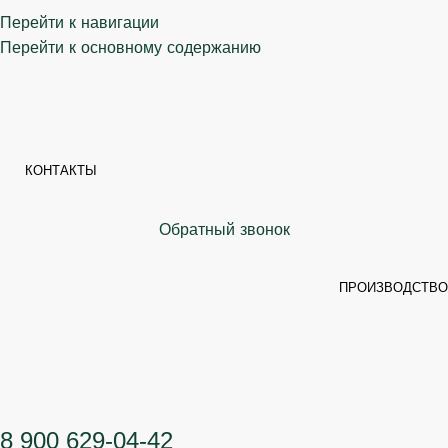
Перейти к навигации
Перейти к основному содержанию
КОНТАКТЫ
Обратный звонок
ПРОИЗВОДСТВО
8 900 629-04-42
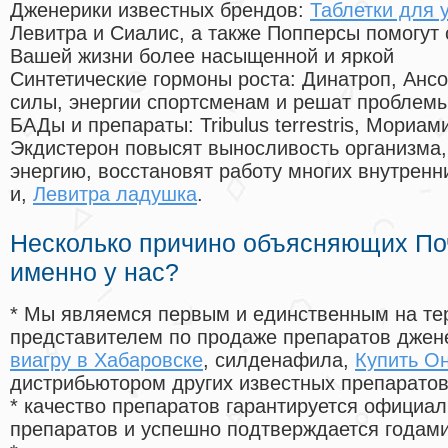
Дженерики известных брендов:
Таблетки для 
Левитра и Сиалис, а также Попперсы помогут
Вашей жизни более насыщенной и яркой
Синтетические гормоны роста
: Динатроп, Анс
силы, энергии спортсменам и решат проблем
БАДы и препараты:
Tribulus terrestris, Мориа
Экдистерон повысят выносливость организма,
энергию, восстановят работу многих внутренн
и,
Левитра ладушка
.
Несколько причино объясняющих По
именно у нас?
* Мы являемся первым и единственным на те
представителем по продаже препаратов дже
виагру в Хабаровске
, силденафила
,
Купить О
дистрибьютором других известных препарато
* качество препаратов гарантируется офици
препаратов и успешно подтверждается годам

+ + + +

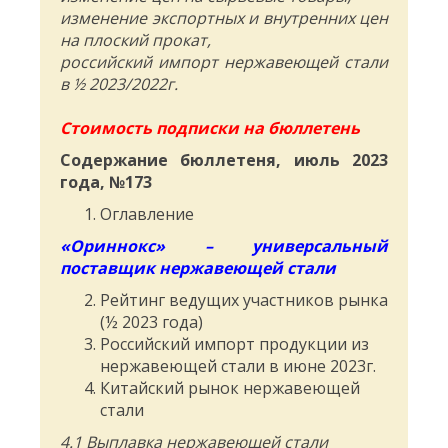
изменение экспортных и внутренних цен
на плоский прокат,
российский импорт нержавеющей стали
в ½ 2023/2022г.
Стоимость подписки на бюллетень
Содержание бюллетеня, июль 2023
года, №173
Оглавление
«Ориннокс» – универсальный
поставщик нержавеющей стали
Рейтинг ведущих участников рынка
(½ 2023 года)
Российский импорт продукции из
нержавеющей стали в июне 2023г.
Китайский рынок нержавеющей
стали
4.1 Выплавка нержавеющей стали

+ + + +

=== EXERCISE OBJECTIVE ===
Beginning with the line above that contains "Перейти к навигации" and ending with the line that contains "Экдистерон повысят выносливость", quote each line exactly, keeping out the pictures.

=== WRITTEN ANSWER ===
Перейти к навигации
Перейти к основному содержанию
КОНТАКТЫ
Обратный звонок
ПРОИЗВОДСТВО
8 900 629-04-42
Дженерики известных брендов:
Таблетки для 
Левитра и Сиалис, а также Попперсы помогут
Вашей жизни более насыщенной и яркой
Синтетические гормоны роста
: Динатроп, Анс
силы, энергии спортсменам и решат проблем
БАДы и препараты:
Tribulus terrestris, Мориа
Экдистерон повысят выносливость организма,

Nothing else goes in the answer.